» **Goal of the exercise**:
With the line containing "feeling - Zauber der Düfte" as the start and the line containing "- Tarot-Legungen (auch" as the end, transcribe that span of the entries below exactly, including both.

» **Extracted page text data**:
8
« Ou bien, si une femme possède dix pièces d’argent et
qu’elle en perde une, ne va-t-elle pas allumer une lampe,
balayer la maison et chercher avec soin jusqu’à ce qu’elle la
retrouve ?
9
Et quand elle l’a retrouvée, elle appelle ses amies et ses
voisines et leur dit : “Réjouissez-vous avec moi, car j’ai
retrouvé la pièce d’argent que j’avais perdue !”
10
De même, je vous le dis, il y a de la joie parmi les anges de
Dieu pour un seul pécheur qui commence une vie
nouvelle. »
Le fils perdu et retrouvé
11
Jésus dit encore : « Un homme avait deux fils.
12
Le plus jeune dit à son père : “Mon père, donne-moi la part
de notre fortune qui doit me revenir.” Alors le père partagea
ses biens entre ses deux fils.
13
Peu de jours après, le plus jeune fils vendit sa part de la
--
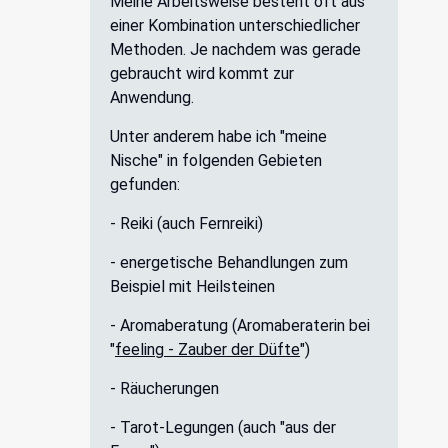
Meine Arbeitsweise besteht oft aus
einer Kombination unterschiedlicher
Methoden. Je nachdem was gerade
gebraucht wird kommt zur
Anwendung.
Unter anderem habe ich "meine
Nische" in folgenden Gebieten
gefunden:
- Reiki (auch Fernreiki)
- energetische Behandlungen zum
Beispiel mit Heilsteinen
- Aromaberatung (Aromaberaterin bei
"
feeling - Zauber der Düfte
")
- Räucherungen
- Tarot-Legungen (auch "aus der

» **Answer to this exercise**:
feeling - Zauber der Düfte
")
- Räucherungen
- Tarot-Legungen (auch "aus der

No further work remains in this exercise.